Exercise aim: Whenever a line below holds the word "Migration", copy that line.

(Records for this task begins)

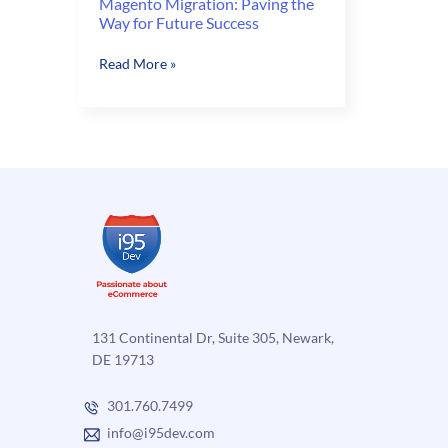
Magento Migration: Paving the
Way for Future Success
Magento
Read More »
Migration:
Paving
the
Way
for
Future
Success
131 Continental Dr, Suite 305, Newark,
DE 19713
301.760.7499
info@i95dev.com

(Records for this task ends)

Answer section:
Magento Migration: Paving the
Migration:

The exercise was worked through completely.